I realised why I get so many synchronicities with the Brothers Grimm though none at all with the Bible. The clue is in kabbalah—literally. Kabbalah means “oral tradition” or “received oral tradition”: the magic, as with tantra, lies in the spoken word. The written word is dead—or almost completely dead; it only has any value when it transcribes the spoken. This conforms with the observation by Socrates that the written word corrupts—it destroys the memory; only the spoken word is worth anything at all—just as desert tribes have a rich oral tradition and excellent memories. How much can you really remember today when you are surrounded by the written word everywhere? You have forgotten everything.


This is connected to nobility: in olden times, knights and priests usually couldn’t read or write—to read or write was a minor job, a job for scholar-slaves. If you absolutely had to write something down, you could summon a scholar-scribe to make a note—to be an amanuensis (literally, “a slave at handwriting”). The logos really is spoken. Wisdom isn’t written, it’s spoken—and now that the nobles and priests have gone we are governed by scholar-pedants who cannot speak straight (they only know how to write, they are grammar pedants).

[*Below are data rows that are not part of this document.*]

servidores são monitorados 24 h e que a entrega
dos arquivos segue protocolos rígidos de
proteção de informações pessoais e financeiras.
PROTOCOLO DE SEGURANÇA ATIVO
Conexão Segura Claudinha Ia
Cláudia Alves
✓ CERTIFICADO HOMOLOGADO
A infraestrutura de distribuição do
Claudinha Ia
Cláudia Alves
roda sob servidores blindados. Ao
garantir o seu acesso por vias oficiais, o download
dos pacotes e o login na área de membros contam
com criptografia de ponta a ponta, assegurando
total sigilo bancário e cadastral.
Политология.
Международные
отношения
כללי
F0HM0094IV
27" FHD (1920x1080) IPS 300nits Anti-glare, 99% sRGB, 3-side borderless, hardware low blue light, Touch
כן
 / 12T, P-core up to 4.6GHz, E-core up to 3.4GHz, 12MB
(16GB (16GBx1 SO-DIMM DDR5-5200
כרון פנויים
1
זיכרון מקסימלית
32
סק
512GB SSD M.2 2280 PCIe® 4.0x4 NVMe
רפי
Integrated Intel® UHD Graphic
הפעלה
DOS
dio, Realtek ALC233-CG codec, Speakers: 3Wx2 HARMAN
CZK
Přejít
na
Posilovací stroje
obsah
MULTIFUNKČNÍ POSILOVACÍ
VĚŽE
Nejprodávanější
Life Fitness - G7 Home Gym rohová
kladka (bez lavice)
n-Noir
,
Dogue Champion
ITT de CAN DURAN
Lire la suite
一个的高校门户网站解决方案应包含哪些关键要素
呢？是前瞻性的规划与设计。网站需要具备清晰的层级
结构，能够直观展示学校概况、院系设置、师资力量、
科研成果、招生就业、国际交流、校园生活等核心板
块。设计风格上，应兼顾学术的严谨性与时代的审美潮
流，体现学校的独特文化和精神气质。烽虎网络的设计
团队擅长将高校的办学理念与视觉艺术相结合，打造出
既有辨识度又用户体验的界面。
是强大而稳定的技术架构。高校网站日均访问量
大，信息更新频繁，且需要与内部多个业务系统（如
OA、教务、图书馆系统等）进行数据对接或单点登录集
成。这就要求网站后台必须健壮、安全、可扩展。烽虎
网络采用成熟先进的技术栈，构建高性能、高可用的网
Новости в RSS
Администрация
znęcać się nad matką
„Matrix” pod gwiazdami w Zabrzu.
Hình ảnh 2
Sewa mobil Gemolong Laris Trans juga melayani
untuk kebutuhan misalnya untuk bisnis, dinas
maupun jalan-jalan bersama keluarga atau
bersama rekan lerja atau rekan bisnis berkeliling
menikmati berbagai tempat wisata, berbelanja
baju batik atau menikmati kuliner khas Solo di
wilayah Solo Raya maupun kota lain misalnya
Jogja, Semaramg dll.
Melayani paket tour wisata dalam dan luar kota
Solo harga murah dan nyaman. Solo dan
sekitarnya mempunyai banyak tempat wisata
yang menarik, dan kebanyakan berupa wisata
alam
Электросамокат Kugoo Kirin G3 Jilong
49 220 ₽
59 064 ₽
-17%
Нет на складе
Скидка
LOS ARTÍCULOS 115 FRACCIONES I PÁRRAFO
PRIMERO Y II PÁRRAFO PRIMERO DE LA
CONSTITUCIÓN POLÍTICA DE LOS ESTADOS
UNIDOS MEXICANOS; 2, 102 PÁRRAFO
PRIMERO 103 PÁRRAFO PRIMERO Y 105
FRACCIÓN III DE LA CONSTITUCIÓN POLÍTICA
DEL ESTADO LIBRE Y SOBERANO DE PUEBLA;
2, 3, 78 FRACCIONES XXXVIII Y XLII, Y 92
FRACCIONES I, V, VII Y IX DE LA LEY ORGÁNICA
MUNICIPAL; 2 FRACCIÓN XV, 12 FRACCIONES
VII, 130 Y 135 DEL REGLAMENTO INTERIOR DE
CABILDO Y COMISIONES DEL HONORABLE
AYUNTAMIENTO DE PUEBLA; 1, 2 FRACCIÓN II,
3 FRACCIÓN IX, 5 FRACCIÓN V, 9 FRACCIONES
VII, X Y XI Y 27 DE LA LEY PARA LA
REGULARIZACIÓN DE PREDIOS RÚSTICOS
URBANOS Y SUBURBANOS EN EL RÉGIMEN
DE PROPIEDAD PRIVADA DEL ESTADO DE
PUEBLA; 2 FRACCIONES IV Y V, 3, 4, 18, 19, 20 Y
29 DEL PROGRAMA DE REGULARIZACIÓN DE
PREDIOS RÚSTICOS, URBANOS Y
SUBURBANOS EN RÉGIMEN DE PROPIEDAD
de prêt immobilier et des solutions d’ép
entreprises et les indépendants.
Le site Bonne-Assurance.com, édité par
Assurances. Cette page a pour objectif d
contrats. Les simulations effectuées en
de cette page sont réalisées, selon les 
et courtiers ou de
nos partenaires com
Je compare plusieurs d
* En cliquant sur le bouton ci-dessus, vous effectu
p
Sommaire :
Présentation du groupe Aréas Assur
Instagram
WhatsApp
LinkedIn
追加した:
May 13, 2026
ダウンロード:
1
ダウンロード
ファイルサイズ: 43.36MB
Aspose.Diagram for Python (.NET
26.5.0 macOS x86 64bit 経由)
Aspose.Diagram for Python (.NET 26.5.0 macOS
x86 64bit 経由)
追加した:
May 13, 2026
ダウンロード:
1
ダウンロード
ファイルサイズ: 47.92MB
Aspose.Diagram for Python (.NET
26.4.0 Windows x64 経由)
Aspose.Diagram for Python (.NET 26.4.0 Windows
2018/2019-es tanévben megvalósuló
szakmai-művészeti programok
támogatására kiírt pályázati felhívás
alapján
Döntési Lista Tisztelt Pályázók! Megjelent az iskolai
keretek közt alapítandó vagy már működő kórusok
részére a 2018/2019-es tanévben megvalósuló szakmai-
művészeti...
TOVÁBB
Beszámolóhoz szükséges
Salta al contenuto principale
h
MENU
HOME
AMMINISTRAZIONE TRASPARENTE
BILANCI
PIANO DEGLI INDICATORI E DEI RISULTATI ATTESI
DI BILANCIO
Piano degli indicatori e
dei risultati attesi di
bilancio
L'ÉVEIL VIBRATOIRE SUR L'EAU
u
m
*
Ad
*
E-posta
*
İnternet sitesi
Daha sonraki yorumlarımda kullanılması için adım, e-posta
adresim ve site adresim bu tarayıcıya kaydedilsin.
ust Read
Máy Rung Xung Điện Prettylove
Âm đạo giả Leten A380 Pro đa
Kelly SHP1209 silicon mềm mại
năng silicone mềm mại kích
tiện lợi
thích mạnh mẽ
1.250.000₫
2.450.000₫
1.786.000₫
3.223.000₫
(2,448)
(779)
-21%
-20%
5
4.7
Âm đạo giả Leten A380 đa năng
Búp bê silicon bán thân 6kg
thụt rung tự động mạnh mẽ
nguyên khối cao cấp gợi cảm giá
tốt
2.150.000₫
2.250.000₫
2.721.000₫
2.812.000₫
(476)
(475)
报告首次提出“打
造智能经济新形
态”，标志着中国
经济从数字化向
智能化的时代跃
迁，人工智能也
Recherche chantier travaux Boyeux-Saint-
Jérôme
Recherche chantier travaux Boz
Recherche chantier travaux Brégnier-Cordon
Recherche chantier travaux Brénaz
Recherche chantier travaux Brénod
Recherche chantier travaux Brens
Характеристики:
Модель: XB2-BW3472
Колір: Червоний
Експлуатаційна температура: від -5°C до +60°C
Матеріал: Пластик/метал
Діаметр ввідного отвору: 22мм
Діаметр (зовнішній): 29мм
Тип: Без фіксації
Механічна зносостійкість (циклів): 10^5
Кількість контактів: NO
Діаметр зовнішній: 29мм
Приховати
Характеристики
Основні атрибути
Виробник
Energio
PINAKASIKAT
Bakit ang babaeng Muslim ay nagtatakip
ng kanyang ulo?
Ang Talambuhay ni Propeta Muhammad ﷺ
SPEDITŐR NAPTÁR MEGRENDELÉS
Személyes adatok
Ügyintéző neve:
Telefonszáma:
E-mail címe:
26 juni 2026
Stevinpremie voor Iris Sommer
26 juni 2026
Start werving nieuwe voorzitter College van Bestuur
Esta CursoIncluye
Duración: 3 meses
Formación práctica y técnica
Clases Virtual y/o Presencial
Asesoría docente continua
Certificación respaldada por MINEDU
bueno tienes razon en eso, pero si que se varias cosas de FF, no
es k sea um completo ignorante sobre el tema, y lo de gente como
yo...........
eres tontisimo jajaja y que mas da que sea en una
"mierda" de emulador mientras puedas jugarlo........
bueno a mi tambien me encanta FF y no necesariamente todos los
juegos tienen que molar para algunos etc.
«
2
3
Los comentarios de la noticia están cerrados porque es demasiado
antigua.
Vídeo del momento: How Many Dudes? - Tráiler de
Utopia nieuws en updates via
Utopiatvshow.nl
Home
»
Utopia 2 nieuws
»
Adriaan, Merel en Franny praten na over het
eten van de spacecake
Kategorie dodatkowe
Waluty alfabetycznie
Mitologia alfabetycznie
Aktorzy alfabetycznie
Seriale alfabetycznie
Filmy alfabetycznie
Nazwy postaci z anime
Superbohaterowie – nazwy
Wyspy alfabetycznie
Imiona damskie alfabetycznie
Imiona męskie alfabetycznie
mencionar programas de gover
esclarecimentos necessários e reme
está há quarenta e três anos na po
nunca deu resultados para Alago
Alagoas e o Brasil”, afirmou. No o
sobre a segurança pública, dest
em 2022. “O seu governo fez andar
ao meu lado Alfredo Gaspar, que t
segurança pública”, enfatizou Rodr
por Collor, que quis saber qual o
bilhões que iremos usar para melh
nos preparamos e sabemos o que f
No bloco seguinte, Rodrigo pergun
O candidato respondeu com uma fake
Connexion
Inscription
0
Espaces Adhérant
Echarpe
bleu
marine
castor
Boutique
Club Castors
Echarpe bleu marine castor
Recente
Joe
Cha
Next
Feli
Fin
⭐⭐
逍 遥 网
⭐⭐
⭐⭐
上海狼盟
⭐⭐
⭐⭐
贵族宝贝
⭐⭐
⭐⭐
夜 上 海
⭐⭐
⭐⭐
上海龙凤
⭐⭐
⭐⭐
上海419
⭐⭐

To write well you really need to be able to speak well, writing is just transcription; and, as it happens, I went to a school called “the oratory”—it was literally about speech; and I always excelled at public speaking—there is nobody better than me at a good speech because, as a barrister once observed, I speak from the heart (the school’s motto: “Cor ad Cor Loquitur”). Most people calculate: “Consider your audience,” they say in English classes, they told my mother at polytechnic—consider how to manipulate, consider how to lie. If you do that you will never tell people what you see, never speak the truth—it will just be an act to manipulate them; no magic, no truth.